Den Standpunkt der Kirche in diesen Frage legte Ratzinger bei einer Rede vor VertreterInnen der Europäischen Volkspartei dar: „Was die katholische Kirche betrifft, so gilt ihr Einschreiten in der Öffentlichkeit in der Hauptsache dem Schutz und der Förderung der Würde des Menschen, wobei sie bewusst die Aufmerksamkeit auf nicht verhandelbare Grundsätze lenkt.

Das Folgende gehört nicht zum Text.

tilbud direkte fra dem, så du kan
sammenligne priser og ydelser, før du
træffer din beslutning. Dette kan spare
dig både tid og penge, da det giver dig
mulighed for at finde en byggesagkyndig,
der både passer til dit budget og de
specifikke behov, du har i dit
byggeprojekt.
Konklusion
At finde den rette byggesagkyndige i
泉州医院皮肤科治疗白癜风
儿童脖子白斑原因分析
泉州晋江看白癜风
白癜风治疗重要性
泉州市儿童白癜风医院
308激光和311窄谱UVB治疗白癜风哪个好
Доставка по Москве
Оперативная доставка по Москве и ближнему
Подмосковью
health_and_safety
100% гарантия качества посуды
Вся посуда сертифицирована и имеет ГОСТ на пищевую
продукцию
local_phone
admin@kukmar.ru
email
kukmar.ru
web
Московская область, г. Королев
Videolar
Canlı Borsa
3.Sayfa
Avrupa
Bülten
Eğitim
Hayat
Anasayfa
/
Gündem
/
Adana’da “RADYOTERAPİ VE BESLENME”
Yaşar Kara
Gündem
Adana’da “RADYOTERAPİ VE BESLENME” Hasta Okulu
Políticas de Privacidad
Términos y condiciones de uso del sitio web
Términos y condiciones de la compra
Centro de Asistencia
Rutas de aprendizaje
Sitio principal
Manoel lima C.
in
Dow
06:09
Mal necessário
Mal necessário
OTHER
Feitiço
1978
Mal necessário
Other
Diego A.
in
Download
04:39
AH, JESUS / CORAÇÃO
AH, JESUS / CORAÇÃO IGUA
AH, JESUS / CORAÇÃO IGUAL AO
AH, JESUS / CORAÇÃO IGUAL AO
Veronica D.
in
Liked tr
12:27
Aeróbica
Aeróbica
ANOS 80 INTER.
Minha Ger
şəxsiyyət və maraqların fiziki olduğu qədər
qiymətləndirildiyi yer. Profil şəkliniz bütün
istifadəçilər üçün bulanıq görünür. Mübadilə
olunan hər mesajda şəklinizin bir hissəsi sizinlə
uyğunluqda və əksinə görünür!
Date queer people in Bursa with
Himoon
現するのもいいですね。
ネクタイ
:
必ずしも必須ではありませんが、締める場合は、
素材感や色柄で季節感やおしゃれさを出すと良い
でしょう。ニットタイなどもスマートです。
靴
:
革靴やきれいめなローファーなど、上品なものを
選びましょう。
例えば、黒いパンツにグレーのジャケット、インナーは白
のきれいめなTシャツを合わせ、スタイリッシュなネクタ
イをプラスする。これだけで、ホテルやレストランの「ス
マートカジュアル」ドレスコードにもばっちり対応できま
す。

Unter diesen ragen heute folgende Grundsätze deutlich hervor:
– Schutz des Lebens in allen seinen Phasen, vom ersten Augenblick der Empfängnis an bis zum natürlichen Tod,
– Anerkennung und Förderung der natürlichen Familienstruktur – als Lebensgemeinschaft eines Mannes mit einer Frau auf der Grundlage der Ehe – und ihre Verteidigung gegen Versuche, gesetzliche Gleichwertigkeit für Lebensgemeinschaften zu erlangen, die sich radikal von ihr unterscheiden, ihr in Wirklichkeit Schaden zufügen und zu ihrer Destabilisierung beitragen, da sie ihren besonderen Charakter und ihre unersetzliche Rolle in der Gesellschaft verwischen.“
Damit untermauert Ratzinger einmal mehr die konservative Sexualmoral der katholischen Kirche und macht klar, dass für Beweglichkeit in dieser Frage kein Interesse besteht. Alle Partnerschaften, die nicht einen Mann und eine Frau unter dem „heiligen“ Schutz der Ehe verbinden, sind „widernatürlich“. Die katholische Kirche sieht es als ihre größte Pflicht an, alle anderen Initiativen im Keim zu ersticken. Das Recht auf Abtreibung wird massiv torpediert.
In Papst Benedikt XVI. hat der christliche Fundamentalismus in der katholischen Kirche einen hochwürdigen Vertreter gefunden. Mit seiner reaktionären Theologie und seinem erzkonservativen Weltbild ist er ein durchaus ernstzunehmender Protagonist der ideologischen Gegenoffensive der Bürgerlichen.